In September 2014, Daimler AG (now Mercedes-Benz Group) acquired Intelligent Apps, entering the ride-hailing market.[6] In 2016, Daimler acquired Hailo, a British taxi-hailing app founded in 2011. This followed by a rebrand to mytaxi, which created a large app-based licensed taxi operator in Europe.[5] Over the following years, mytaxi expanded by acquiring companies like Beat (formerly Taxibeat) in Greece in February 2017 and Clever Taxi in Romania in June 2017.[7][8]

In February 2019, Daimler and BMW announced a €1 billion mobility joint venture called Your Now, combining their various mobility services, including the car-sharing platform Share Now, the multimodal app ReachNow, Park Now and Charge Now.[9][10] mytaxi was rebranded to Free Now on July 1, 2019.[9]

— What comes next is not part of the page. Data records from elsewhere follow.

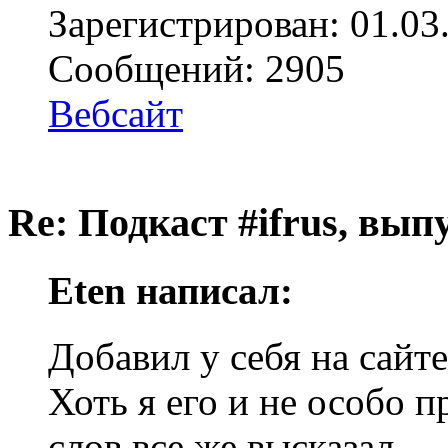
Зарегистрирован: 01.03
Сообщений: 2905
Вебсайт
Re: Подкаст #ifrus, вып
Eten написал:
Добавил у себя на сайте
Хоть я его и не особо 
слов все же высказал.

The joint venture also operated Hive, an e-scooter brand, which was discontinued by mid-2020 as the company shifted its strategy to partner with third-party operators instead.[11]
The platform's consolidation under the new branding continued, with other services such as France's Kapten being fully integrated into the Free Now platform on 2 December 2020.[12]
In January 2021, Free Now announced it would allocate over €100 million in resources over the subsequent five years to promote the electrification of its vehicle fleet across Europe.[13]
In 2022, following a strategic review to focus on its core markets, Free Now withdrew from several countries, including Portugal, Romania and Sweden.[14][15][16]
In July 2025, Lyft acquired the company for €175 million, expanding in Europe.[17]